Both on the ground already explained, that I wish to avoid reviving
the unwholesome memory of that Murderer, and also because a detailed
account of his long trial is by no means indispensable to my
narrative, I shall confine myself closely to such incidents in the
ten days and nights during which we, the Jury, were kept together,
as directly bear on my own curious personal experience. It is in
that, and not in the Murderer, that I seek to interest my reader.
It is to that, and not to a page of the Newgate Calendar, that I beg
attention.
I was chosen Foreman of the Jury. On the second morning of the
trial, after evidence had been taken for two hours (I heard the
church clocks strike), happening to cast my eyes over my brother
jurymen, I found an inexplicable difficulty in counting them. I
counted them several times, yet always with the same difficulty.
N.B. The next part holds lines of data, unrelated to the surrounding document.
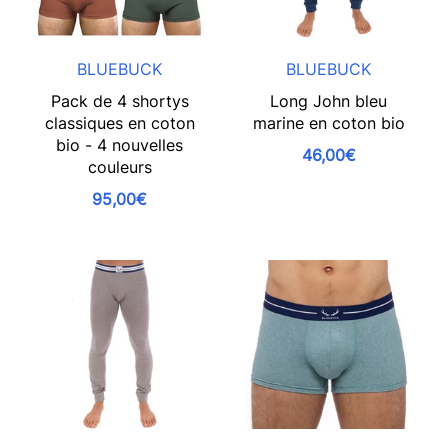
BLUEBUCK
BLUEBUCK
Pack de 4 shortys
Long John bleu
classiques en coton
marine en coton bio
bio - 4 nouvelles
46,00€
couleurs
95,00€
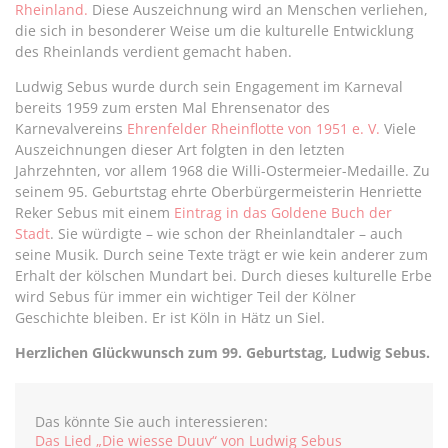
Rheinland.
Diese Auszeichnung wird an Menschen verliehen,
die sich in besonderer Weise um die kulturelle Entwicklung
des Rheinlands verdient gemacht haben.
Ludwig Sebus wurde durch sein Engagement im Karneval
bereits 1959 zum ersten Mal Ehrensenator des
Karnevalvereins
Ehrenfelder Rheinflotte von 1951 e. V.
Viele
Auszeichnungen dieser Art folgten in den letzten
Jahrzehnten, vor allem 1968 die Willi-Ostermeier-Medaille. Zu
seinem 95. Geburtstag ehrte Oberbürgermeisterin Henriette
Reker Sebus mit einem
Eintrag in das Goldene Buch der
Stadt
. Sie würdigte – wie schon der Rheinlandtaler – auch
seine Musik. Durch seine Texte trägt er wie kein anderer zum
Erhalt der kölschen Mundart bei. Durch dieses kulturelle Erbe
wird Sebus für immer ein wichtiger Teil der Kölner
Geschichte bleiben. Er ist Köln in Hätz un Siel.
Herzlichen Glückwunsch zum 99. Geburtstag, Ludwig Sebus.
Das könnte Sie auch interessieren:
Das Lied „Die wiesse Duuv“ von Ludwig Sebus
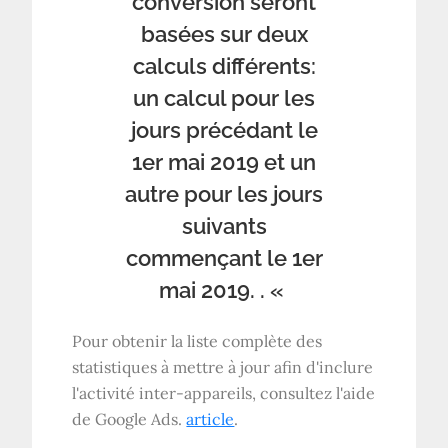
conversion seront
basées sur deux
calculs différents:
un calcul pour les
jours précédant le
1er mai 2019 et un
autre pour les jours
suivants
commençant le 1er
mai 2019. . «
Pour obtenir la liste complète des
statistiques à mettre à jour afin d'inclure
l'activité inter-appareils, consultez l'aide
de Google Ads.
article
.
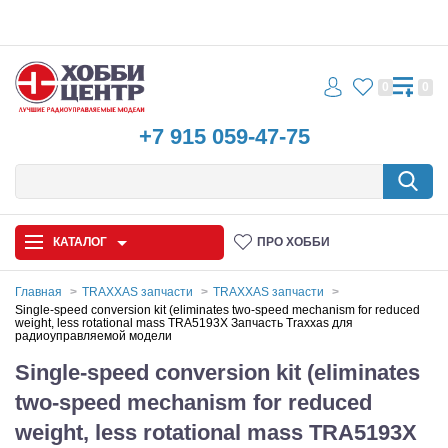
0
0
+7 915 059-47-75
КАТАЛОГ
ПРО ХОББИ
Главная
TRAXXAS запчасти
TRAXXAS запчасти
Single-speed conversion kit (eliminates two-speed mechanism for reduced
weight, less rotational mass TRA5193X Запчасть Traxxas для
Автомодели
радиоуправляемой модели
Single-speed conversion kit (eliminates
Запчасти и аксессуары
two-speed mechanism for reduced
Игрушки
weight, less rotational mass TRA5193X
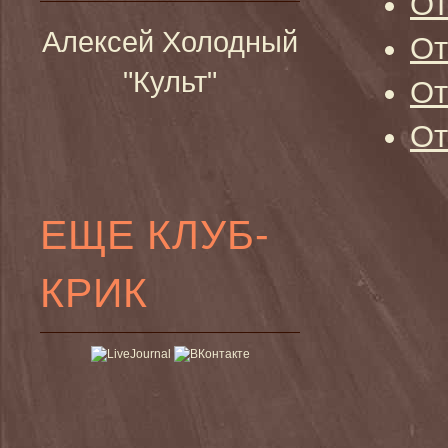
От
Алексей Холодный
От
"Культ"
От
От
ЕЩЕ КЛУБ-
КРИК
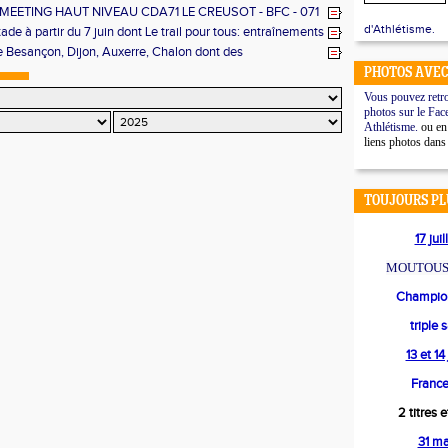
in MEETING HAUT NIVEAU CDA71 LE CREUSOT - BFC - 071
d'Athlétisme.
ade à partir du 7 juin dont Le trail pour tous: entraînements
itions
e Besançon, Dijon, Auxerre, Chalon dont des
ats, des podiums et des records personnels
PHOTOS AVEC
Vous pouvez retro
photos sur le Fac
Athlétisme.
ou en 
liens photos dans
TOUJOURS PL
17 jui
MOUTOUS
Champion
triple 
13 et 1
France
2 titres 
31 m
In
short, I made them one too many.
I touched the brother jurymen whose place was next me, and I
whispered to him, "Oblige me by counting us." He looked surprised
by the request, but turned his head and counted. "Why," says he,
suddenly, "we are Thirt-; but no, it's not possible. No. We are
twelve."
According to my counting that day, we were always right in detail,
but in the gross we were always one too many. There was no
appearance--no figure--to account for it; but I had now an inward
foreshadowing of the figure that was surely coming.
The Jury were housed at the London Tavern. We all slept in one
large room on separate tables, and we were constantly in the charge
and under the eye of the officer sworn to hold us in safe-keeping.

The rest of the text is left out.